Predestination, from Australian directing duo Michael and Peter Spierig, is this year’s mind-bender. The screenplay is a loose adaptation from an American sci-fi short story called “—All You Zombies—“ by Robert A. Heinlein; it takes the labyrinthian plot and fleshes it out into a character driven meditation on human identity, acceptance, and fate. This strength of character in the film could not have been achieved without its breakout star, Sarah Snook, who plays several incarnations of the ever-evolving lead.
The film begins with an unidentified man in a fedora attempting to diffuse a bomb set by the film’s (often referred to but rarely seen) higher villain the “Fizzle Bomber.” The bomb goes off, nearly killing the man, and resulting in the facial reconstructive surgery that turns him into The Barkeep (played by Ethan Hawke). The Barkeep becomes our unreliable narrator as an Agent for the Temporal Bureau, a government operation that uses time-jumping violin cases to retroactively prevent crimes. The Barkeep’s purported mission throughout the film is to defeat the bomber who, in 1975, will kill 11,000 people in NYC.
The Spierig brothers take this beginning time to set up the complicated rules of the world and show a healing Barkeep as he mumbles into tape recorders and squints at newspaper clippings, suffering not only from burns but also from the mental fissures that result from constant “jumping.” This exposition is much appreciated but of little help as the film soon jettisons into an unapologetic cat and mouse (or maybe, cat and cat, or maybe, just mouse) chase, leaving barely enough breadcrumbs to follow along.
We next see The Barkeep working undercover as a bartender in a beautifully designed 1970s bar where he strikes up conversation with an androgynous-looking man who (in a less than artful script device) offers up his life story under the pretense of the “best story you ever heard.” Meet Snook's character, who steals the show in perhaps the longest bar scene you ever saw. The tale, sprinkled with flashbacks that jump handily throughout the decades, showcases Snook’s versatility as she struggles with being the odd duck at her orphanage from which she is recruited to a female space operations program but is rejected because of something on her physical exam.
In college, she falls in love with and gives birth by a man whose face we never see and who soon disappears.
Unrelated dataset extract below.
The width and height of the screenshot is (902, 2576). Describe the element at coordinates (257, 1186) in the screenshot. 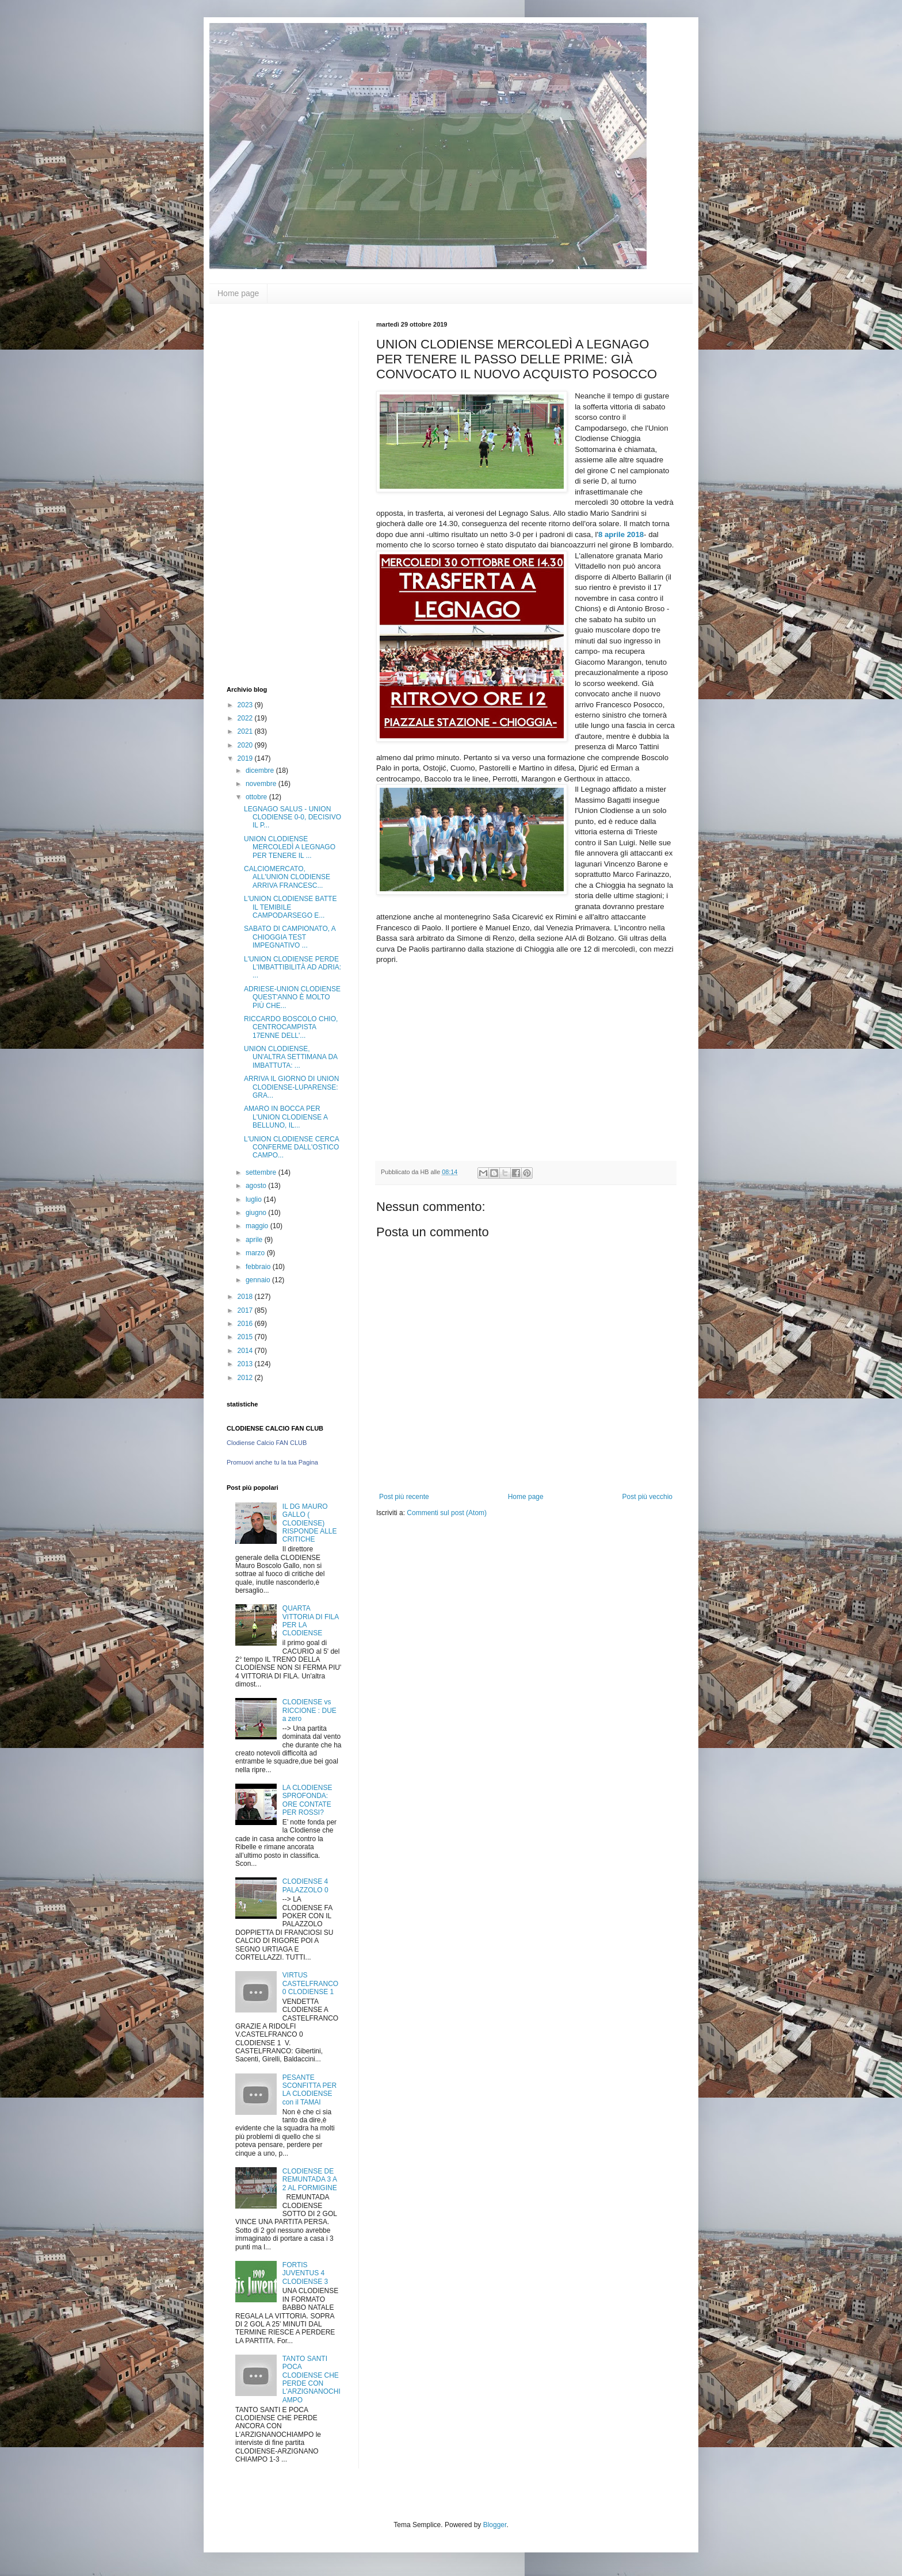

In the hospital, she discovers that she has both male and female functional organs but must become 100% male because of complications with the birth. While recovering, someone steals her baby. Feeling rather defeated after all of this, she moves to New York to become John, the advice columnist who writes under the pen-name “Unmarried Mother.” That brings us back to the bar. And this is only the beginning.
It would be difficult for the ending of Predestination to be as climactic as the sum of its parts and indeed it falls short in the last 15 minutes, but the craft of the film alone is well worth a watch. Each time period is skillfully portrayed with accurate costuming and distinctive color patterns that serve a gorgeous overall look, un-intimidated by the film’s ambitious visual range. Snook’s performance explores the isolation of being different with a side of gender switching that, fortunately, is more of a plot point than a character label. It’s a breath of fresh air to see such a twist-heavy plot employed to serve complex character study, and that’s exactly what Predestination does. This time warping, plot muddling, persona hopping film is just fascinating enough to keep you in your seat, even if you have no idea what’s going on.